Was the Nissan Primera best in class?
Did the Primera have what it takes? You bet! In many ways, it took the best bits of the opposition and combined them to create an almost irresistible repmobile. So, it combined the 405’s brilliant dynamics with the solidity and modernity of a Cavalier Mk3 and added in that famous Nissan reliability. It was brilliant! If only its embattled dealer network was up to meeting the demand for this car – and soon, waiting lists were building up.
It’s easy to see why – just like a Sierra, you could buy it in hatch, saloon and estate forms. Like a Cavalier, it was offered with a myriad of engines – a 95bhp 1.6-litre, a 121bhp 2.0-litre and a 150bhp 2.0-litre unit. All were 16-valve engines, and most of them were fuel injected (so important in the early 1990s). For Dervheads, there was also an insipid 2.0-litre 75bhp normally aspirated diesel (it came later in 1992), but that was outclassed by the 405 and Montego in terms of performance and economy.
Under the skin, it was highly impressive – this front-wheel-drive saloon and hatch also had multi-link suspension, and boasted dynamics that were up there with the mighty Peugeot 405. So, it was a winner? Yes. So much so that in later development, Ford chose the Primera as the class-leading car against which it benchmarked its upcoming Mondeo saloon and hatch during the latter stages of development. Many who drove both would say that the Primera was still a better all-rounder than the Mondeo beyond its 1993 launch.
Disappointing sales, disappointing replacement
The Primera’s sales were never strong enough in the UK to break Ford and Vauxhall’s hegemony. It wasn’t helped by the resurgence of Rover and the aggressive marketing by Peugeot. Despite being the best car in its class, the Primera was overshadowed and overtaken. The battle between Nissan and Botnar didn’t help either and, by the time that score was settled, and a new dealer network was established the damage had been done.

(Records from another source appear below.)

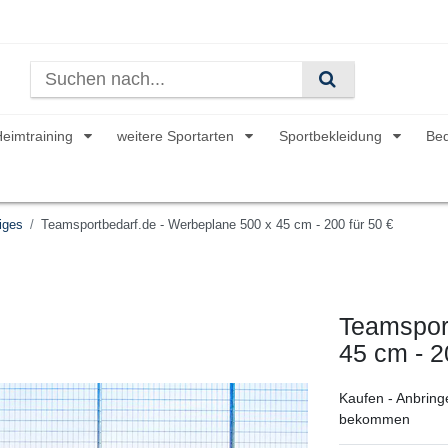
Heimtraining
weitere Sportarten
Sportbekleidung
Be
iges
Teamsportbedarf.de - Werbeplane 500 x 45 cm - 200 für 50 €
Teamspor
45 cm - 2
Kaufen - Anbring
bekommen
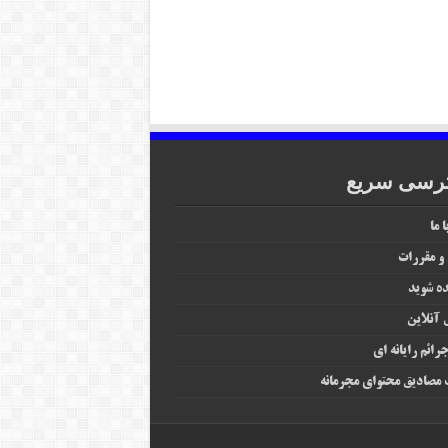
رسی سریع
 ما
 و مقررات
ه شوید
آنلاین
رائم رایانه‌ ای
مصادیق محتوای مجرمانه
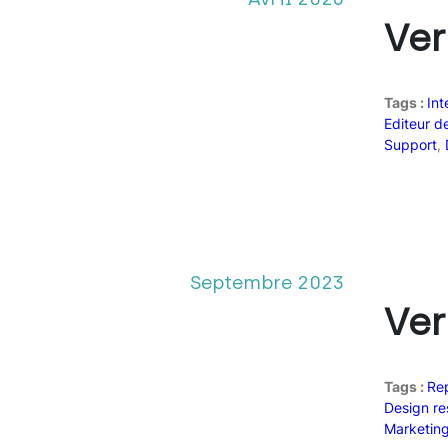
Ver
Tags :
Int
Editeur d
Support
, 
Septembre 2023
Ver
Tags :
Re
Design re
Marketin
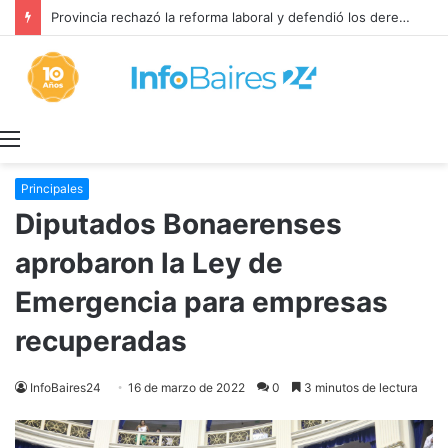
Provincia rechazó la reforma laboral y defendió los derechos de los trabajadores
Menú
Principales
Diputados Bonaerenses
aprobaron la Ley de
Emergencia para empresas
recuperadas
InfoBaires24
16 de marzo de 2022
0
3 minutos de lectura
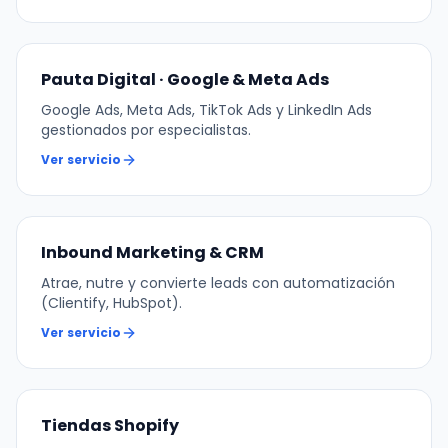
Pauta Digital · Google & Meta Ads
Google Ads, Meta Ads, TikTok Ads y LinkedIn Ads
gestionados por especialistas.
Ver servicio
Inbound Marketing & CRM
Atrae, nutre y convierte leads con automatización
(Clientify, HubSpot).
Ver servicio
Tiendas Shopify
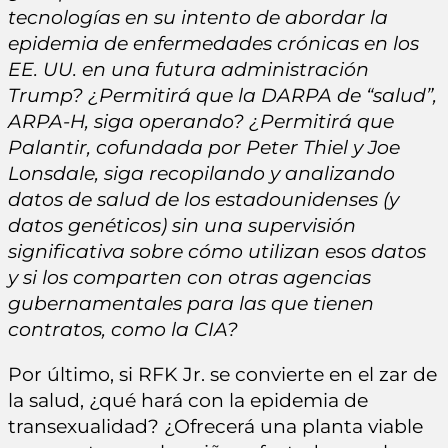
tecnologías en su intento de abordar la
epidemia de enfermedades crónicas en los
EE. UU. en una futura administración
Trump? ¿Permitirá que la DARPA de “salud”,
ARPA-H, siga operando? ¿Permitirá que
Palantir, cofundada por Peter Thiel y Joe
Lonsdale, siga recopilando y analizando
datos de salud de los estadounidenses (y
datos genéticos) sin una supervisión
significativa sobre cómo utilizan esos datos
y si los comparten con otras agencias
gubernamentales para las que tienen
contratos, como la CIA?
Por último, si RFK Jr. se convierte en el zar de
la salud, ¿qué hará con la epidemia de
transexualidad? ¿Ofrecerá una planta viable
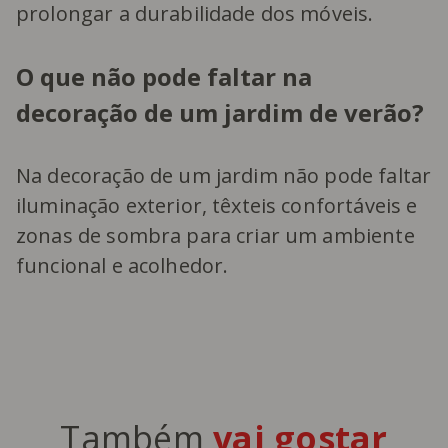
prolongar a durabilidade dos móveis.
O que não pode faltar na
decoração de um jardim de verão?
Na decoração de um jardim não pode faltar
iluminação exterior, têxteis confortáveis e
zonas de sombra para criar um ambiente
funcional e acolhedor.
Também
vai gostar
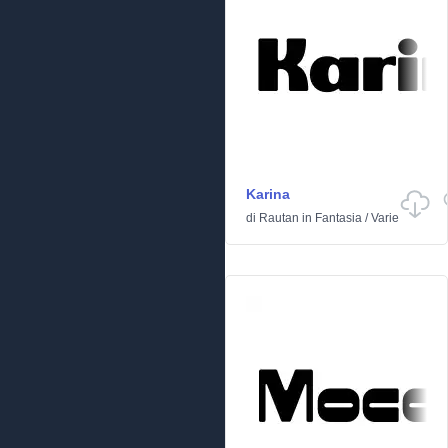
Karina
di
Rautan
in
Fantasia
/
Varie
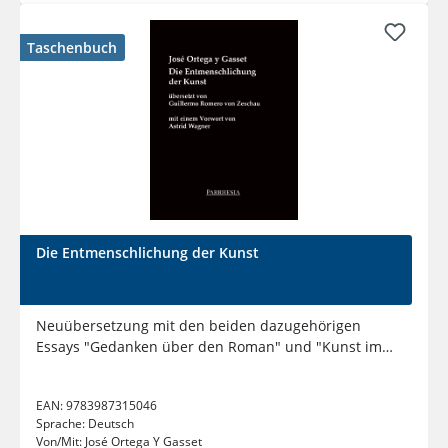
Taschenbuch
Die Entmenschlichung der Kunst
Neuübersetzung mit den beiden dazugehörigen
Essays "Gedanken über den Roman" und "Kunst im
Präsens und Präteritum"....
EAN:
9783987315046
Sprache:
Deutsch
Von/Mit:
José Ortega Y Gasset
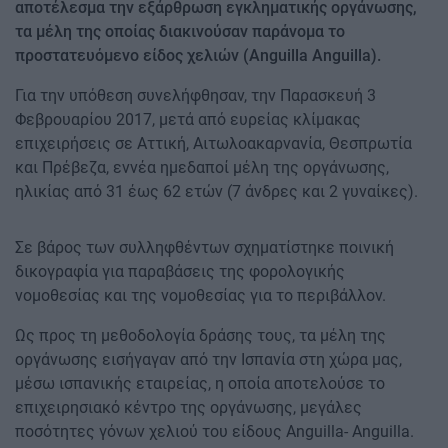
αποτέλεσμα την εξάρθρωση εγκληματικής οργάνωσης,
τα μέλη της οποίας διακινούσαν παράνομα το
προστατευόμενο είδος χελιών (Anguilla Anguilla).
Για την υπόθεση συνελήφθησαν, την Παρασκευή 3
Φεβρουαρίου 2017, μετά από ευρείας κλίμακας
επιχειρήσεις σε Αττική, Αιτωλοακαρνανία, Θεσπρωτία
και Πρέβεζα, εννέα ημεδαποί μέλη της οργάνωσης,
ηλικίας από 31 έως 62 ετών (7 άνδρες και 2 γυναίκες).
Σε βάρος των συλληφθέντων σχηματίστηκε ποινική
δικογραφία για παραβάσεις της φορολογικής
νομοθεσίας και της νομοθεσίας για το περιβάλλον.
Ως προς τη μεθοδολογία δράσης τους, τα μέλη της
οργάνωσης εισήγαγαν από την Ισπανία στη χώρα μας,
μέσω ισπανικής εταιρείας, η οποία αποτελούσε το
επιχειρησιακό κέντρο της οργάνωσης, μεγάλες
ποσότητες γόνων χελιού του είδους Anguilla- Anguilla.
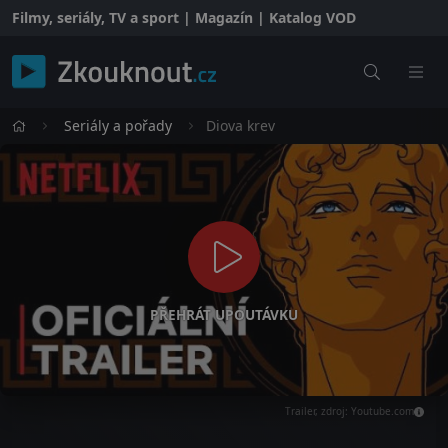
Filmy, seriály, TV a sport | Magazín | Katalog VOD
Seriály a pořady
Diova krev
PŘEHRÁT UPOUTÁVKU
Trailer, zdroj: Youtube.com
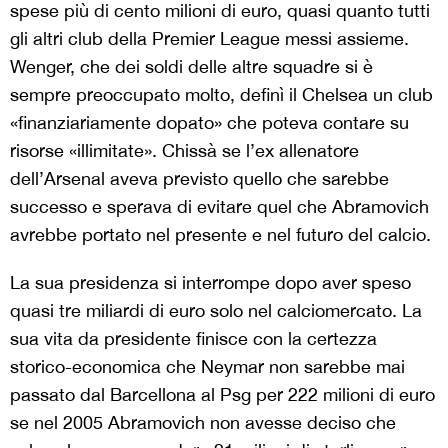
spese più di cento milioni di euro, quasi quanto tutti
gli altri club della Premier League messi assieme.
Wenger, che dei soldi delle altre squadre si è
sempre preoccupato molto, definì il Chelsea un club
«finanziariamente dopato» che poteva contare su
risorse «illimitate». Chissà se l’ex allenatore
dell’Arsenal aveva previsto quello che sarebbe
successo e sperava di evitare quel che Abramovich
avrebbe portato nel presente e nel futuro del calcio.
La sua presidenza si interrompe dopo aver speso
quasi tre miliardi di euro solo nel calciomercato. La
sua vita da presidente finisce con la certezza
storico-economica che Neymar non sarebbe mai
passato dal Barcellona al Psg per 222 milioni di euro
se nel 2005 Abramovich non avesse deciso che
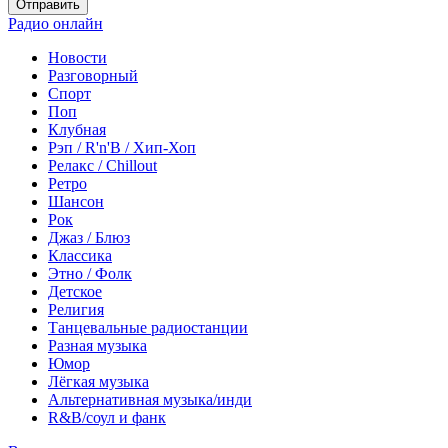
Отправить
Радио онлайн
Новости
Разговорный
Спорт
Поп
Клубная
Рэп / R'n'B / Хип-Хоп
Релакс / Chillout
Ретро
Шансон
Рок
Джаз / Блюз
Классика
Этно / Фолк
Детское
Религия
Танцевальные радиостанции
Разная музыка
Юмор
Лёгкая музыка
Альтернативная музыка/инди
R&B/cоул и фанк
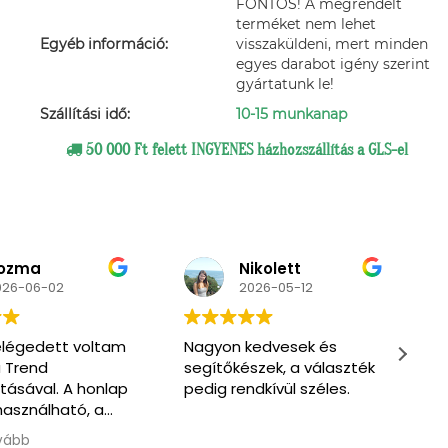
FONTOS! A megrendelt
terméket nem lehet
Egyéb információ:
visszaküldeni, mert minden
egyes darabot igény szerint
gyártatunk le!
Szállítási idő:
10-15 munkanap
50 000 Ft felett INGYENES házhozszállítás a GLS-el
ikolett
Primpa
026-05-12
2026-03-07
edvesek és
Very nice and friendly
M
zek, a választék
service. Enthusiastic to
s
dkívül széles.
help us find what we
s
need. One of the men
also spoke English.
Olvass tovább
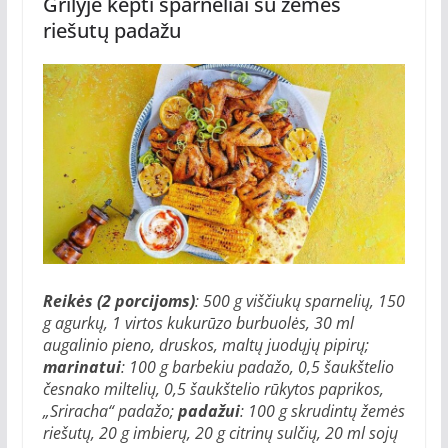
Grilyje kepti sparneliai su žemės
riešutų padažu
Reikės (2 porcijoms)
: 500 g viščiukų sparnelių, 150
g agurkų, 1 virtos kukurūzo burbuolės, 30 ml
augalinio pieno, druskos, maltų juodųjų pipirų;
marinatui
: 100 g barbekiu padažo, 0,5 šaukštelio
česnako miltelių, 0,5 šaukštelio rūkytos paprikos,
„Sriracha“ padažo;
padažui
: 100 g skrudintų žemės
riešutų, 20 g imbierų, 20 g citrinų sulčių, 20 ml sojų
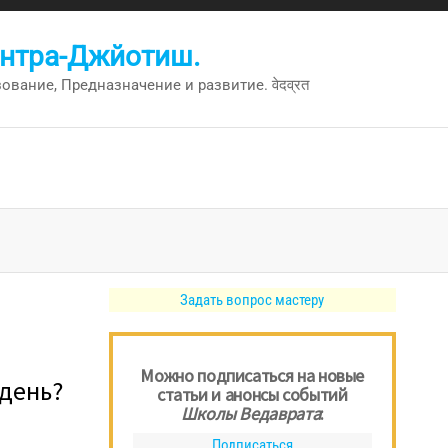
антра-Джйотиш.
вание, Предназначение и развитие. वेदव्रत
Задать вопрос мастеру
Можно подписаться на новые
 день?
статьи и анонсы событий
Школы Ведаврата
:
Подписаться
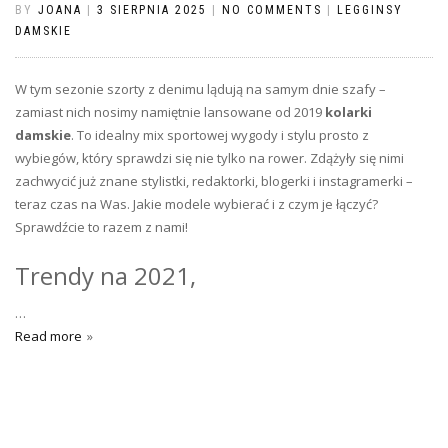
BY
JOANA
|
3 SIERPNIA 2025
|
NO COMMENTS
|
LEGGINSY
DAMSKIE
W tym sezonie szorty z denimu lądują na samym dnie szafy –
zamiast nich nosimy namiętnie lansowane od 2019
kolarki
damskie
. To idealny mix sportowej wygody i stylu prosto z
wybiegów, który sprawdzi się nie tylko na rower. Zdążyły się nimi
zachwycić już znane stylistki, redaktorki, blogerki i instagramerki –
teraz czas na Was. Jakie modele wybierać i z czym je łączyć?
Sprawdźcie to razem z nami!
Trendy na 2021,
…
Read more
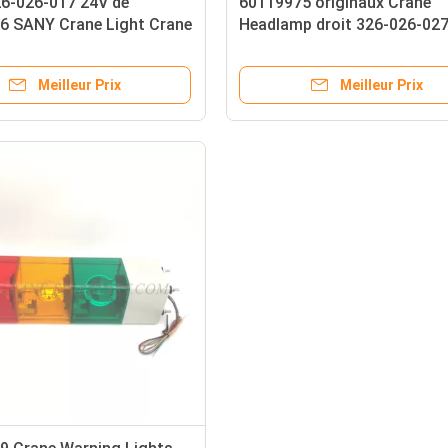
26-026-017 24V de
60119975 originaux Crane
6 SANY Crane Light Crane
Headlamp droit 326-026-02
IOS9001
Meilleur Prix
Meilleur Prix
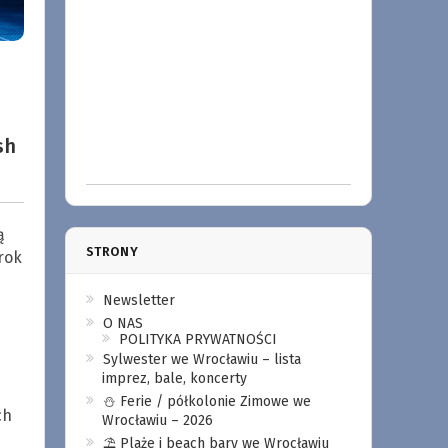
sh
ą
STRONY
rok
Newsletter
O NAS
POLITYKA PRYWATNOŚCI
Sylwester we Wrocławiu – lista
imprez, bale, koncerty
⛄️ Ferie / półkolonie Zimowe we
ch
Wrocławiu – 2026
⛱️ Plaże i beach bary we Wrocławiu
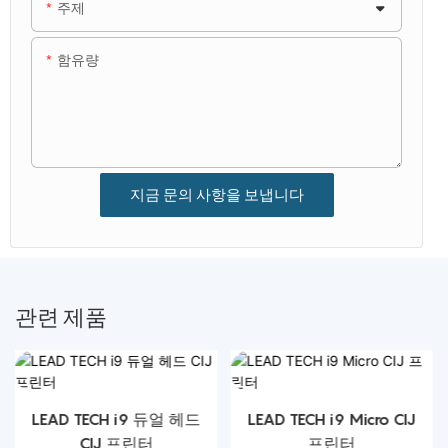
주제
함유량
지금 문의 사항을 보냅니다
관련 제품
LEAD TECH i9 듀얼 헤드
LEAD TECH i9 Micro CIJ
CIJ 프린터
프린터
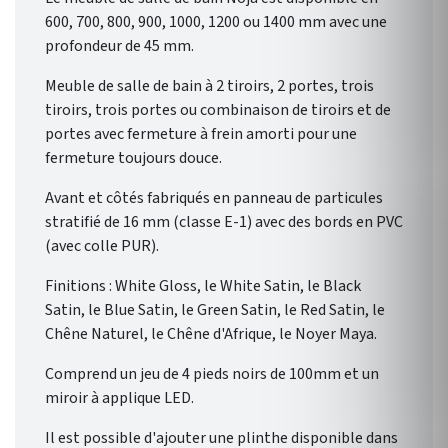
600, 700, 800, 900, 1000, 1200 ou 1400 mm avec une
profondeur de 45 mm.
Meuble de salle de bain à 2 tiroirs, 2 portes, trois
tiroirs, trois portes ou combinaison de tiroirs et de
portes avec fermeture à frein amorti pour une
fermeture toujours douce.
Avant et côtés fabriqués en panneau de particules
stratifié de 16 mm (classe E-1) avec des bords en PVC
(avec colle PUR).
Finitions : White Gloss, le White Satin, le Black
Satin, le Blue Satin, le Green Satin, le Red Satin, le
Chêne Naturel, le Chêne d'Afrique, le Noyer Maya.
Comprend un jeu de 4 pieds noirs de 100mm et un
miroir à applique LED.
Il est possible d'ajouter une plinthe disponible dans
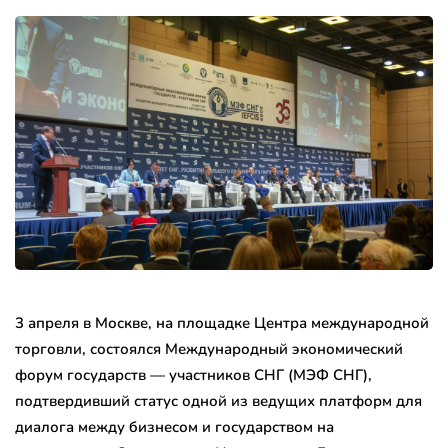
3 апреля в Москве, на площадке Центра международной
торговли, состоялся Международный экономический
форум государств — участников СНГ (МЭФ СНГ),
подтвердивший статус одной из ведущих платформ для
диалога между бизнесом и государством на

The Primera was uprated in the summer of 1993 into Series II form, with standard-fit ABS, fuel injection and side impact protection. The following year, it received an unappealing visual update, which incorporated new light clusters and a chrome grille. Still, it received a driver airbag to put it back at the top of the class in terms of safety kit. The star of the range was the excellent 2.0e GT with 150bhp, and it was every bit as good as the Peugeot 405 Mi16 or Vauxhall Cavalier GSi 2000 – but it never really gained the recognition it deserved despite doing well in the British Touring Car Championship.
It was in this form that the brilliant P10 battled on until 1996, now overshadowed by the Ford Mondeo and, ahem, Vauxhall Vectra – although only in terms of sales and not ability. The P11 which replaced it may have looked similar, but it lost the P10’s lovely rear suspension set-up, and was a much more cost-constrained (and profitable) offering than its predecessor. As for what followed it in 2001, the less said about that the better. Would Nissan build a car like the P10 today? Probably not, more’s the pity…
As a couple of asides, I learned that the engineering mastermind behind the current Nissan R35’s suspension set-up, Kazutoshi Mizuno, was responsible for the Primera P10’s suspension set-up (and he’s very proud of it) – and that Nissan Engineers considered the underside of an Alfa Romeo 156 to be too close in terms of design to the P10 to be a coincidence… ‘a straight copy,’ is how one described the 156’s rear suspension to me.